Following the SWCP signs to the coast path, we see "The Tunnels", hand carved a hundred years ago to allow people to get to the beach easily instead of walking up and over a 60 metre high hill that separates the town from the ocean.  The signs lead us to a well made track up to Tor Hill with maginficent, though hazy views East to the Great Hangman Rock where we were yesterday and Exmoor, and to the West, the rugged coast line we are about to tackle.  Time for a billy boiled coffee with real cream.  I don’t understand the British mentality which demands supermarket shelves be stocked full of skimmed milk alongside a large selection of clotted creams!!

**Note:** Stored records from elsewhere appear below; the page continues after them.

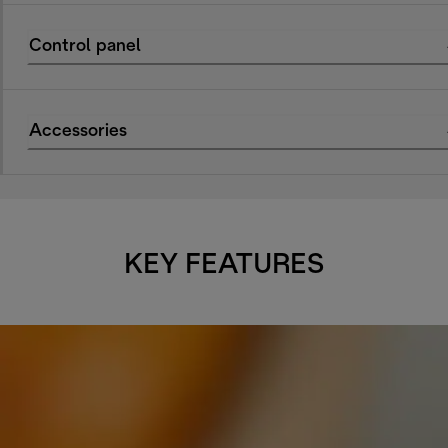
Control panel
Accessories
KEY FEATURES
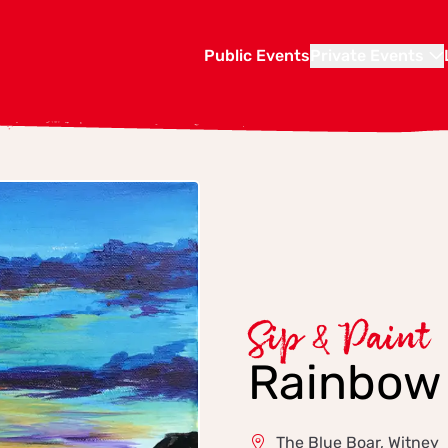
Public Events
Private Events
Sip & Paint
Rainbow
The Blue Boar, Witney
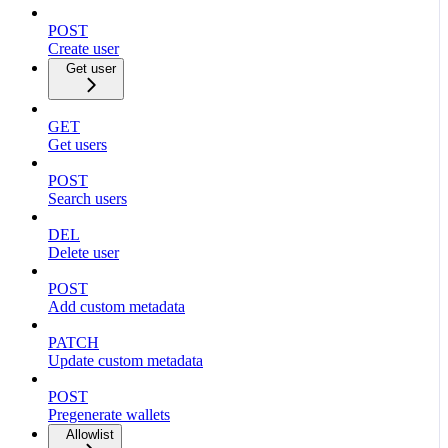
POST
Create user
Get user
GET
Get users
POST
Search users
DEL
Delete user
POST
Add custom metadata
PATCH
Update custom metadata
POST
Pregenerate wallets
Allowlist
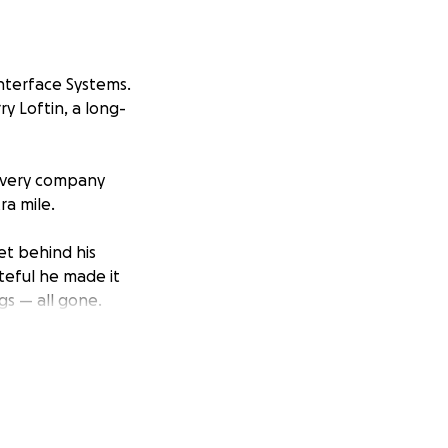
Interface Systems.
y Loftin, a long-
 every company
ra mile.
let behind his
teful he made it
gs — all gone.
in for our
port him as he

 There are hundreds of sightseers out walking today.  Ilfracombe is a popular beach resort and it’s Saturday so the cliff path is busy as we wind our way to the touristy village on Lee Bay with it’s quaint cottages. The rugged coast line is spectacular in both directions and today is the best day we’ve had so far.  It’s a roller coast path past the light house and on to Morte Point.  At 2pm, there’s a seat on the path.  Time for lunch of fresh bread, cheese and tomatoes while watching a lobster boat check the line of pots just offshore. We still can’t see Wales for the haze, but it’s amazing to watch the rushing tide swirling past rocks as it moves up the Bristol Channel where the tides can rise and fall by 10 metres.

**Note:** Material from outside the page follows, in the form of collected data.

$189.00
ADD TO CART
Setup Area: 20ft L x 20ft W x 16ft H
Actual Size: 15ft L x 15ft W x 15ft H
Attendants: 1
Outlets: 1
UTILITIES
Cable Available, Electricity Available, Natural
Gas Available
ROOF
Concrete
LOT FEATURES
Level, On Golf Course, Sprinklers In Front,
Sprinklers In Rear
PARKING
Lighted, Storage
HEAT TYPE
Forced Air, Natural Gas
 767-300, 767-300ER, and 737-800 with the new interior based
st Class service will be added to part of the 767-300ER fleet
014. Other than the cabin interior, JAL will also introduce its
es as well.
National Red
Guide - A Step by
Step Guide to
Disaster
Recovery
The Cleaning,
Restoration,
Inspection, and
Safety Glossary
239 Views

Ten minutes after lunch we’re at Morte Point and the long sandy Beach of Woolacombe looms into view.  Another 2k and we’re in the village  of Woolacombe, an upmarket tourist resort.  There’s hundreds of people swimming or surfing in the 10°C water, some in wetsuits, some not, but the air temperature has climbed to 16°C making for a very pleasant afternoon.  The beach is about 50 metres wide and it’s only 2 hours past low tide, so it’s safe to walk the 3km up to Croyde without getting caught in the tide rushing in.  It only takes 30 minutes to get to the Croyde end of the beach and climb up the stairs to the road.  Looking for an afternoon tea spot, the only place we could find in the sun out of the wind was a car passing place on the narrow laneway into the village of Croyde. We must have looked like a couple of hoboes sitting on the roadside kerb as cars negotiated passing other cars in our tea spot, narrowly missing our feet.

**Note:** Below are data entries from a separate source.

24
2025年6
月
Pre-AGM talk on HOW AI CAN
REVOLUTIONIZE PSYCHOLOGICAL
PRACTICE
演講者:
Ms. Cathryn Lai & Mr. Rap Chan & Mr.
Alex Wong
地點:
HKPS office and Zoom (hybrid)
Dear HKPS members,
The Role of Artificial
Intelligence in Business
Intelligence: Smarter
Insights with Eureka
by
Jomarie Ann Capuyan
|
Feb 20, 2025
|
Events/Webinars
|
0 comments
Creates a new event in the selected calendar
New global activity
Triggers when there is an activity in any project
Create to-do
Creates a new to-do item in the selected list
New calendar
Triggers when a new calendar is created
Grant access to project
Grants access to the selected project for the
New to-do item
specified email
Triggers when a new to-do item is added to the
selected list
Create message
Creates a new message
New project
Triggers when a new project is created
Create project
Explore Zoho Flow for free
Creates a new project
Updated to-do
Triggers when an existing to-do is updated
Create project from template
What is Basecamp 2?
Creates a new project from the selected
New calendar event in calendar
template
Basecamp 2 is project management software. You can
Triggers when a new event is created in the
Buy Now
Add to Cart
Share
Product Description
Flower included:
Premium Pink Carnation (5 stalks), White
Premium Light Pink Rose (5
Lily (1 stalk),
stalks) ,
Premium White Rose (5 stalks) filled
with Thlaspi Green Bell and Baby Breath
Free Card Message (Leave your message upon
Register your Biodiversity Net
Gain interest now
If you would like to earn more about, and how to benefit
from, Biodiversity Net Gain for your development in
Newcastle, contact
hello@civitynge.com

Google maps tells us that Combas Farm, our home for the night is just 11 minutes walk up this lane way, with a left then right turn and soon we’re at the farmhouse door and being shown to our cosy room.  No, they don’t serve beer or wine, but there’s a pub just 6 minutes further on through a muddy lane to the village of Croyde.  After dumping our gear, we’re sidestepping mud for the first time today on our way to the pub for 2 beers, watching the locals watch the steeple chase on sky tv.

We carry 2 bottles of beer back to have with our left over breakfast in the warm dining room back at the farm.  I can see this is going to be a regular routine.  A traditional English breakfast is a four course meal, when at home we’re happy with a bowl of muesli and yoghurt.  So once the Lorna Doone Hotel offered us the option of a takeaway baguette of bacon sausage and egg, we thought this was a good option to continue.

It’s so quiet and lovely here.  Any wonder the Combas Farm was rated 9.6 on booking.com.